O estudo foi iniciado em 2017 com o objetivo de desenvolver uma formulação nacional do antígeno de membrana específico para próstata (prostate-specific membrane antigen – PSMA). Essa molécula é uma glicoproteína usada para rastrear câncer de próstata, uma vez que é encontrada na superfície das células prostáticas e sua expressão aumenta significativamente quando elas são cancerígenas.

Segundo Elba Etchebehere, médica nuclear e sócia-proprietária da MND Campinas, à época, não havia produção nacional desse medicamento. “Resolvemos fazer esse desenvolvimento porque um dos muitos desafios da medicina nuclear é alcançar todos os pacientes, ainda mais em um país tão grande como o Brasil”, explica.

“Produzir essa molécula localmente é essencial para isso.” Durante esse processo, houve alterações na legislação regulatória — e, por isso, foi necessário fazer adequações no procedimento de manuseio da substância — e ocorreu a pandemia de COVID-19. “Com as mudanças nas regras da Agência de Vigilância Sanitária [Anvisa], foi necessário adaptar toda a nossa estrutura para a segunda fase. E aí veio a pandemia”, lembra Etchebehere. “Achávamos que terminaríamos o projeto em 2021, mas tivemos de parar nesse período.”

 

Ótimos resultados

 

Com a superação das dificuldades impostas pelo distanciamento social, a equipe pôde seguir com o desenvolvimento. “Conseguimos fazer a marcação com estabilidade por três dias: foi algo fantástico”, relata a pesquisadora. “Em seguida, começamos a fazer o uso compassivo nos pacientes e tivemos ótimos resultados.”

A pesquisadora conta que, até o momento, já foram realizadas 27 aplicações em pacientes. A maioria ganhou mais qualidade de vida com o uso do radiofármaco. “Um deles, que tinha um tumor já bastante avançado, com invasão de bexiga e reto, usava fralda. Ele tinha vergonha dessa condição clínica. Fizemos a primeira aplicação nele e, depois de 15 dias, parou de usar fralda. A primeira dose que recebeu mudou qualidade de vida. O paciente fala que o tratamento trouxe dignidade para ele de novo.”

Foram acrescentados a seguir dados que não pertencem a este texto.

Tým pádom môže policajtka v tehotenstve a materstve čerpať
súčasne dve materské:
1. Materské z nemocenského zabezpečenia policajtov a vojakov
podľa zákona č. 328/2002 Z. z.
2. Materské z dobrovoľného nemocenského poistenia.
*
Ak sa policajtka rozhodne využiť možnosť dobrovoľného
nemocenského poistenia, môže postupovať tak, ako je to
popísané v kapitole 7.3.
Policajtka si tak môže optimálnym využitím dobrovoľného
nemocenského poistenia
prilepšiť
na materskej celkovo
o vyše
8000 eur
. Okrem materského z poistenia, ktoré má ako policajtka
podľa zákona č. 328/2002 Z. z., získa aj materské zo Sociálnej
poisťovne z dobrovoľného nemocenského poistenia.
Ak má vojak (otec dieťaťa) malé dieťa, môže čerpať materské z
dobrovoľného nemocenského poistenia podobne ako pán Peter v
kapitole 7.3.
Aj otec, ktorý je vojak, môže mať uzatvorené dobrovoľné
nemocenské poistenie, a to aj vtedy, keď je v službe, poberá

Apesar de a molécula PSMA já ser produzida nacionalmente pela MND, o componente radioativo ainda é importado — uma vez que não há produção do radioisótopo lutécio-177 no país. Esse processo enfrenta obstáculos em relação à liberação por órgãos reguladores na saída do aeroporto. “Às vezes, chegava no domingo e só conseguíamos tratar os pacientes na outra semana, porque a liberação demorava muito, mesmo que tivesse sido pré-aprovado antes do embarque. Foi bem difícil desbravar tudo isso.”

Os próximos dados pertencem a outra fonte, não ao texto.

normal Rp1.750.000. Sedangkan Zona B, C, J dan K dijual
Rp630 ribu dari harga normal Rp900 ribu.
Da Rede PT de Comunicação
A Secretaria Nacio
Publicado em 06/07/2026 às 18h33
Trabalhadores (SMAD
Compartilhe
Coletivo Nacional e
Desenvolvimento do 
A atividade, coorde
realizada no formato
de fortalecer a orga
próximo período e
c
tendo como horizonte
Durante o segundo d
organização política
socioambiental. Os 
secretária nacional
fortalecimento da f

Mesmo com a necessidade de trazer o lutécio-177 do exterior, a redução parcial da dependência produtiva é essencial para proporcionar o tratamento a pacientes brasileiros. “Com o projeto do reator multipropósito brasileiro, o país pode se tornar totalmente independente. E, além de reduzir custo, garante-se empregabilidade no segmento. No momento, entretanto, ainda é necessário importar.”

Por enquanto, a pesquisa da MND já diminuiu o custo do medicamento em mais de 50%. Apesar de ser uma diferença expressiva, a opção ainda não atinge o Sistema Único de Saúde (SUS). A especialista conta que, mesmo com a redução, o tratamento não chega nem a 0,5% dos pacientes com câncer de próstata no Brasil. Se forem consideradas as empresas que importam o fármaco, é possível dizer que ao todo elas alcançam menos de 1% dos atingidos.

Com toxicidade baixa para o paciente, o tratamento pode beneficiar muitos homens com câncer de próstata. “É muito difícil ver que eles podem ganhar qualidade de vida, mas não têm esse acesso. Então, tudo o que nós pudermos fazer para tentar reduzir esses custos, acho que é o melhor caminho.”

Além de melhorar a qualidade de vida do paciente, o uso do radiofármaco garante ganho de sobrevida a ele. “Estudos randomizados mostram que o uso da molécula de PSMA marcada — não a nossa, mas de forma genérica — demonstra sobrevida de 15 meses contra 11 meses para pacientes que não recebem o tratamento.”

 

Uso em outras etapas

 

Paralelamente, estudos têm sido realizados para avaliar se há benefício no uso do medicamento em outras fases da doença — em vez de limitar sua aplicação à adoção compassiva. Existem, por exemplo, ensaios para estimar o uso concomitante de substâncias ou mesmo a inclusão do PSMA radiomarcado em momentos anteriores do tratamento com o objetivo de fazer o melhor para o paciente.

Além disso, o PSMA pode ser associado a outro isótopo radioativo — no lugar do lutécio 177 — para tratar diferentes tipos de câncer. “Participamos de um segundo projeto para utilizar essa molécula. Em medicina nuclear, temos um modelo conhecido como teranóstico [a união das palavras terapia e diagnóstico]. Esse conceito usa um fármaco [como o PSMA, por exemplo] associado a um isótopo radioativo tanto para fins diagnósticos quanto terapêuticos”, explica Etchebehere.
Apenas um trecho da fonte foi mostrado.